**EXERCISE REQUIREMENTS**
From the line with "Dec 16, 2024" through the line with "mall, dan tempat", inclusive, return each line of the data below exactly and leave the rest out.

**PROVIDED ENTRIES**
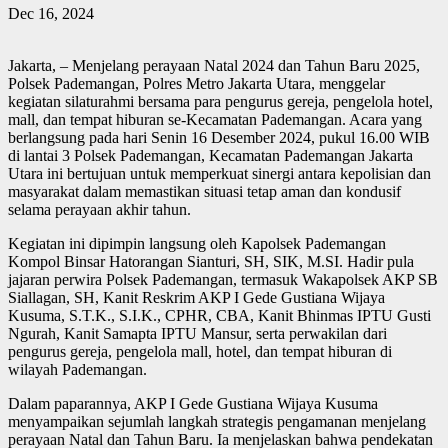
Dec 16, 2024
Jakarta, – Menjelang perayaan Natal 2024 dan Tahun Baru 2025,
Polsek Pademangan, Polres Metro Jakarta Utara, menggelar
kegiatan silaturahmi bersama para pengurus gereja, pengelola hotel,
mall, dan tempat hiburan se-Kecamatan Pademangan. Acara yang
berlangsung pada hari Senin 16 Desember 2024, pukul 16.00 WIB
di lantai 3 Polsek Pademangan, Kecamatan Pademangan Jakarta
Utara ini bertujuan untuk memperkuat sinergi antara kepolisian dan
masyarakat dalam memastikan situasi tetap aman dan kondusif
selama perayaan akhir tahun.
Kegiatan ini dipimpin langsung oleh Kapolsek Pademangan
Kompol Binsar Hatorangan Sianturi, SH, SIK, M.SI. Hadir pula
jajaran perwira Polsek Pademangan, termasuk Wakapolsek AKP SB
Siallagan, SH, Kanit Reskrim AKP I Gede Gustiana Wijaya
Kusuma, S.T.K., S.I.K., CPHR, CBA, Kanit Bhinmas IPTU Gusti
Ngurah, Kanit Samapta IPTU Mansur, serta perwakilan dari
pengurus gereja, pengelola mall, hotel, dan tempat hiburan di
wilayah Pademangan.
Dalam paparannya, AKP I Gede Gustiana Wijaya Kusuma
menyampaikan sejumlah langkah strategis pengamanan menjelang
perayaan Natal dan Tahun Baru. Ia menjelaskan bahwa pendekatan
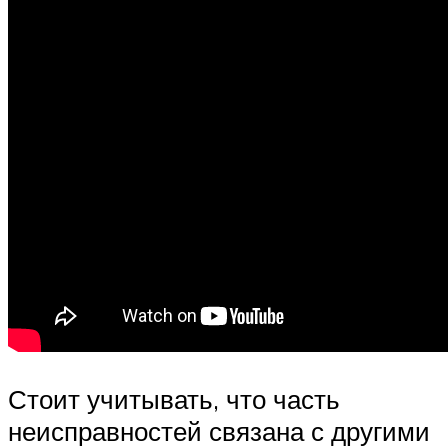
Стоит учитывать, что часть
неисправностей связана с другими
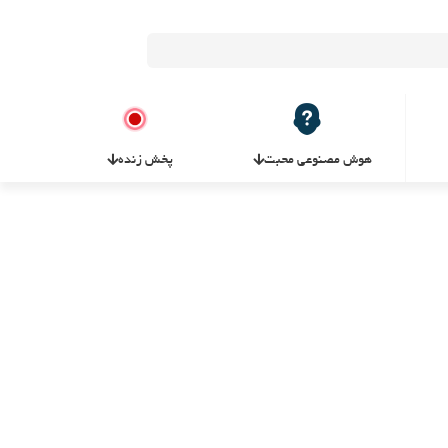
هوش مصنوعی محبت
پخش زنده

--

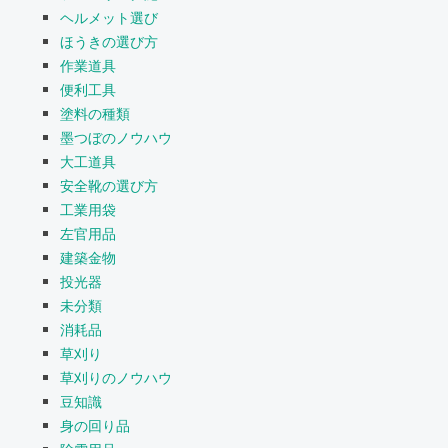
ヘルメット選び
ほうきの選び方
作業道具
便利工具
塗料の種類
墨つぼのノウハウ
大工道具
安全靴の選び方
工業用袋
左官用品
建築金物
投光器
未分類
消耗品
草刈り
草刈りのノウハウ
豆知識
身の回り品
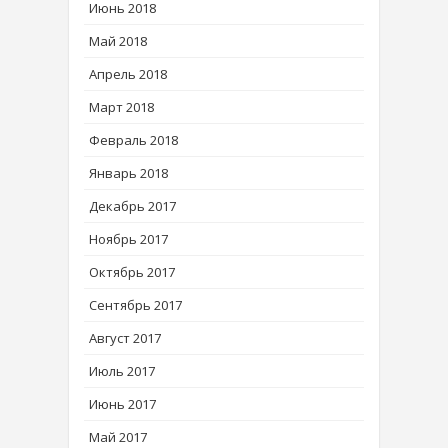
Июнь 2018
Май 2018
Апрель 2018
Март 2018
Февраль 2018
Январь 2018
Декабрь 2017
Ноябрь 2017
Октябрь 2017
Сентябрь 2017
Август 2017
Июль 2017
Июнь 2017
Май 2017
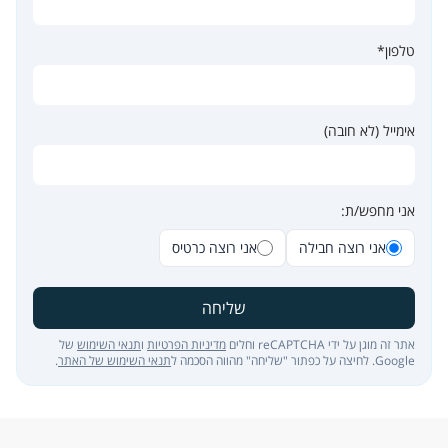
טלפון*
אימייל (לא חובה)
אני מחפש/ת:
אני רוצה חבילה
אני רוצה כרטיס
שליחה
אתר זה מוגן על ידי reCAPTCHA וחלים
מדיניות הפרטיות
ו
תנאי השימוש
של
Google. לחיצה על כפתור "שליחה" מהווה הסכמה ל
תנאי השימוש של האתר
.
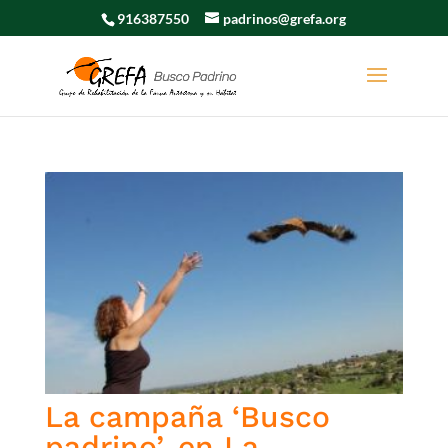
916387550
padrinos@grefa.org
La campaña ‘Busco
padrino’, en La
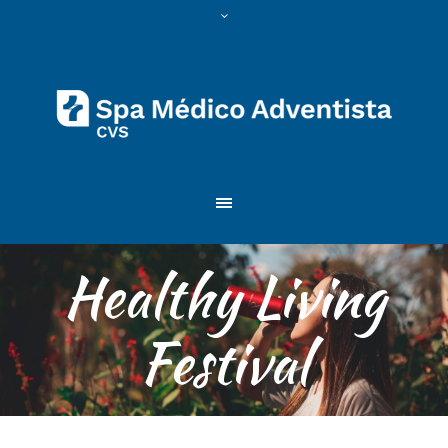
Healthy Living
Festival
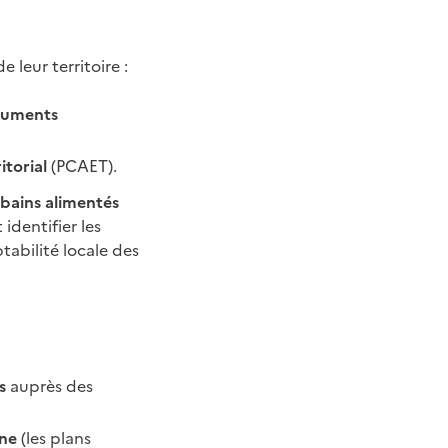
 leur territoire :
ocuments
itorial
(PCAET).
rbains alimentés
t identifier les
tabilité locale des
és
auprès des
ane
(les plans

**FINAL ANSWER**
Dec 16, 2024
Jakarta, – Menjelang perayaan Natal 2024 dan Tahun Baru 2025,
Polsek Pademangan, Polres Metro Jakarta Utara, menggelar
kegiatan silaturahmi bersama para pengurus gereja, pengelola hotel,
mall, dan tempat hiburan se-Kecamatan Pademangan. Acara yang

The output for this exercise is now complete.